12 Haziran’da, Grossi’nin hazırladığı ezici rapora dayanarak, UAEA Yönetim Kurulu’nun zayıf bir çoğunluğu, İran’ın bir UAEA üyesi olarak yükümlülüklerine uymadığı yönünde bir karar aldı. 35 ülkeden oluşan Kurul’da sadece 19 ülke karar lehine oy kullanırken, 3 ülke karşı oy kullandı, 11’i çekimser kaldı ve 2’si oylamaya katılmadı.
Amerika Birleşik Devletleri, 10 Haziran’da sekiz yönetim kurulu üyesi hükümetle temasa geçerek onları ya karar lehine oy kullanmaya ya da oylamaya katılmamaya ikna etti. İsrailli yetkililer, ABD’nin UAEA kararı için yaptığı baskıyı, İsrail’in savaş planlarına yönelik önemli bir ABD desteği sinyali olarak gördüklerini söyledi. Bu durum, İsrail’in savaş için diplomatik bir kılıf olarak UAEA kararına ne kadar değer verdiğini ortaya koyuyordu.
UAEA yönetim kurulu toplantısı, Başkan Trump’ın İran’a yeni bir nükleer anlaşma müzakere etmesi için verdiği 60 günlük ültimatomun son gününe denk getirildi. UAEA kurulu oy kullanırken bile İsrail, İran’a yapılacak uzun uçuş için savaş uçaklarına silah, yakıt ve ilave yakıt tankları yüklüyor ve pilotlarına hedefleri hakkında brifing veriyordu. İlk İsrail hava saldırıları o gece saat 03.00’te İran’ı vurdu.
İran, 20 Haziran’da Genel Direktör Grossi’yi, hem kamuoyuna yaptığı açıklamalarda İsrail’in İran’a yönelik tehditlerinin ve güç kullanımının yasa dışı olduğuna değinmeyerek hem de sadece İran’ın sözde ihlallerine odaklanarak kurumunun tarafsızlığını zedelediği gerekçesiyle BM Genel Sekreteri ve BM Güvenlik Konseyi’ne resmi şikâyette bulundu.
Bu karara yol açan UAEA soruşturmasının kaynağı, İsrail’in 2018’de ajanlarının İran’da daha önce açıklanmamış ve 2003’ten önce uranyum zenginleştirme faaliyeti yürüttüğü üç tesisi tespit ettiğini iddia ettiği bir istihbarat raporuydu. Grossi 2019’da bir soruşturma başlattı ve UAEA sonunda bu tesislere erişim sağlayarak zenginleştirilmiş uranyum izleri tespit etti.

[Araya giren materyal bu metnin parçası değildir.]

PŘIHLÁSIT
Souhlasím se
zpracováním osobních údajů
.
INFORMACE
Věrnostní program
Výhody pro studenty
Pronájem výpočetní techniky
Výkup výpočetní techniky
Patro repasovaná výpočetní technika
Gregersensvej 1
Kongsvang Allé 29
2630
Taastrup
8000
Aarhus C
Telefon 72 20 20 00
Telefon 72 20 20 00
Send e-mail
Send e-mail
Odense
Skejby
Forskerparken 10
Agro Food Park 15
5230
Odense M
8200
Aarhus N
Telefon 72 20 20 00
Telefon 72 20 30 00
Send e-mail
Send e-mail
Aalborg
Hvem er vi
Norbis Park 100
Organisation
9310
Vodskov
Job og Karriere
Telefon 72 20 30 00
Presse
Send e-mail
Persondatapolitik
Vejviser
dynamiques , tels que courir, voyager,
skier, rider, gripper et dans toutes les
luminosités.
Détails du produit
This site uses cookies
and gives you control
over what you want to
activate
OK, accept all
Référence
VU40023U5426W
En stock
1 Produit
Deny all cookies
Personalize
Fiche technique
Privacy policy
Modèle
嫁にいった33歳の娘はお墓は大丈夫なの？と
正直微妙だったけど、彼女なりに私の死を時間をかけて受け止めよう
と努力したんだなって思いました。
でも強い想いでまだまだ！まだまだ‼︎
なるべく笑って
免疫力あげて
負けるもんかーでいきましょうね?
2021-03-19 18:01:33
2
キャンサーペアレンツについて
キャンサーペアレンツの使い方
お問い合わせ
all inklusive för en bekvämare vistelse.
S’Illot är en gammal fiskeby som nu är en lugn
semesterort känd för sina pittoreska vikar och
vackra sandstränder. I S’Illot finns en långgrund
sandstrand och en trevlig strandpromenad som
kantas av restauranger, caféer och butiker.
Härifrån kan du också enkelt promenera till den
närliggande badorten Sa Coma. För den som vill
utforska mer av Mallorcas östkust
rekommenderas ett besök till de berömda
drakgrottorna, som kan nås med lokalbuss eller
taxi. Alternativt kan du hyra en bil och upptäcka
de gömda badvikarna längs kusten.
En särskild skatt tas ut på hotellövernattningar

Eylemlerinin vahim sonuçlarına rağmen Grossi, İranlı yetkililerin öne sürdüğü gibi, İsrail’in Mossad istihbarat teşkilatının veya Halkın Mücahitleri Örgütü (HMÖ) gibi İranlı işbirlikçilerinin bu zenginleştirilmiş uranyumu o tesislere kendilerinin yerleştirmediğinden UAEA’nın nasıl emin olabildiğini kamuoyuna hiçbir zaman açıklamadı.
Bu savaşı tetikleyen UAEA kararı yalnızca İran’ın 2003 öncesi zenginleştirme faaliyetleriyle ilgili olsa da, ABD’li ve İsrailli siyasetçiler hızla İran’ın nükleer silah yapmanın eşiğinde olduğuna dair asılsız iddialara yöneldi. ABD istihbarat teşkilatları daha önce, İsrail ve ABD’nin İran’ın mevcut sivil nükleer tesislerini bombalamaya ve tahrip etmeye başlamasından önce bile, böylesine karmaşık bir sürecin üç yıla kadar süreceğini bildirmişti.

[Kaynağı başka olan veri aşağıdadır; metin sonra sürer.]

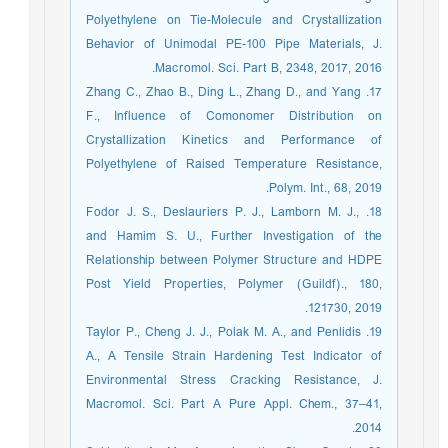
Polyethylene on Tie-Molecule and Crystallization
Behavior of Unimodal PE-100 Pipe Materials, J.
Macromol. Sci. Part B, 2348, 2017, 2016.
17. Zhang C., Zhao B., Ding L., Zhang D., and Yang
F., Influence of Comonomer Distribution on
Crystallization Kinetics and Performance of
Polyethylene of Raised Temperature Resistance,
Polym. Int., 68, 2019.
18. Fodor J. S., Deslauriers P. J., Lamborn M. J.,
and Hamim S. U., Further Investigation of the
Relationship between Polymer Structure and HDPE
Post Yield Properties, Polymer (Guildf)., 180,
121730, 2019.
19. Taylor P., Cheng J. J., Polak M. A., and Penlidis
A., A Tensile Strain Hardening Test Indicator of
Environmental Stress Cracking Resistance, J.
Macromol. Sci. Part A Pure Appl. Chem., 37–41,
2014.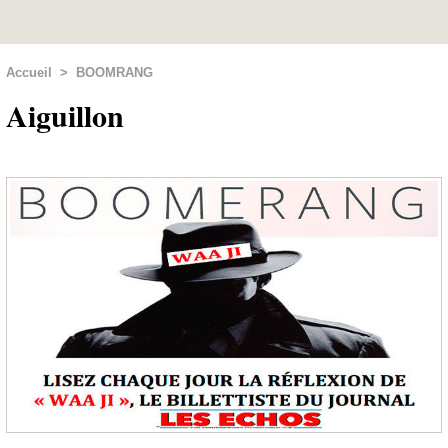
Accueil
>
BOOMRANG
Aiguillon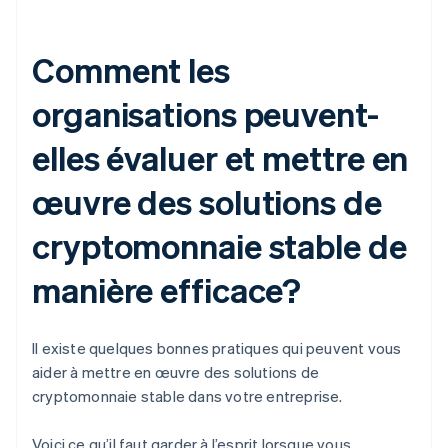
Comment les
organisations peuvent-
elles évaluer et mettre en
œuvre des solutions de
cryptomonnaie stable de
manière efficace?
Il existe quelques bonnes pratiques qui peuvent vous
aider à mettre en œuvre des solutions de
cryptomonnaie stable dans votre entreprise.
Voici ce qu’il faut garder à l’esprit lorsque vous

UAEA’nın İran’daki bildirilmemiş nükleer faaliyetlere ilişkin önceki soruşturmaları, Aralık 2015’te UAEA Genel Direktörü Yukiya Amano’nun İran’ın Nükleer Programına İlişkin Geçmişteki ve Günümüzdeki Çözümlenmemiş Konular Hakkında Nihai Değerlendirme başlıklı raporunu yayımlamasıyla resmen tamamlanmıştı.

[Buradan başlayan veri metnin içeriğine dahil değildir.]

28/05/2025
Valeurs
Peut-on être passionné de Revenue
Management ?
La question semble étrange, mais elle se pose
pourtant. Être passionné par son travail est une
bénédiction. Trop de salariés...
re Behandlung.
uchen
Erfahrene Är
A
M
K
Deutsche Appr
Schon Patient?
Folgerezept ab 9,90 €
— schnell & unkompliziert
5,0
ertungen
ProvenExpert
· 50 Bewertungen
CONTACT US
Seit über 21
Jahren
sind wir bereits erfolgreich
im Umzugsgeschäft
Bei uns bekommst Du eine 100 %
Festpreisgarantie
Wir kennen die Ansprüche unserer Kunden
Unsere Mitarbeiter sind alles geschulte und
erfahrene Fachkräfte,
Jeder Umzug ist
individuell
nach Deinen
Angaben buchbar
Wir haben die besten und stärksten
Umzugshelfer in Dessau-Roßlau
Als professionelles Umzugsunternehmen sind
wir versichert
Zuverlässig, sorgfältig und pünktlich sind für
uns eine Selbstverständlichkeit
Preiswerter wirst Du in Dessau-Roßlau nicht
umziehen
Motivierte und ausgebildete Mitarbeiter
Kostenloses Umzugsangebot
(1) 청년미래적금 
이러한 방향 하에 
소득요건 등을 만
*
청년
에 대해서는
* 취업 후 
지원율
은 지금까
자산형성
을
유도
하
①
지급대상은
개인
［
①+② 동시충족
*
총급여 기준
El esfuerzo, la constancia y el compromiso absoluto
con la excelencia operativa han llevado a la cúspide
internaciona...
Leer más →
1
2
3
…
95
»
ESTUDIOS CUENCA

UAEA, İran’ın geçmişteki bazı faaliyetlerinin nükleer silahlarla ilgili olabileceğini, ancak bunların “fizibilite ve bilimsel çalışmaların, belirli ilgili teknik yetkinliklerin ve kabiliyetlerin edinilmesinin ötesine geçmediğini” değerlendirdi. UAEA, “İran’ın nükleer programının olası askeri boyutlarıyla bağlantılı olarak nükleer materyalin başka amaçla kullanıldığına dair hiçbir güvenilir belirti bulamamıştır,” sonucuna vardı.
Yukiya Amano’nun 2019’da görev süresi dolmadan hayatını kaybetmesi üzerine Arjantinli diplomat Rafael Grossi, UAEA Genel Direktörlüğü’ne atandı. Grossi, Amano döneminde Genel Direktör Yardımcısı ve ondan önce de Genel Direktör Muhammed el-Baradey döneminde Özel Kalem Müdürü olarak görev yapmıştı.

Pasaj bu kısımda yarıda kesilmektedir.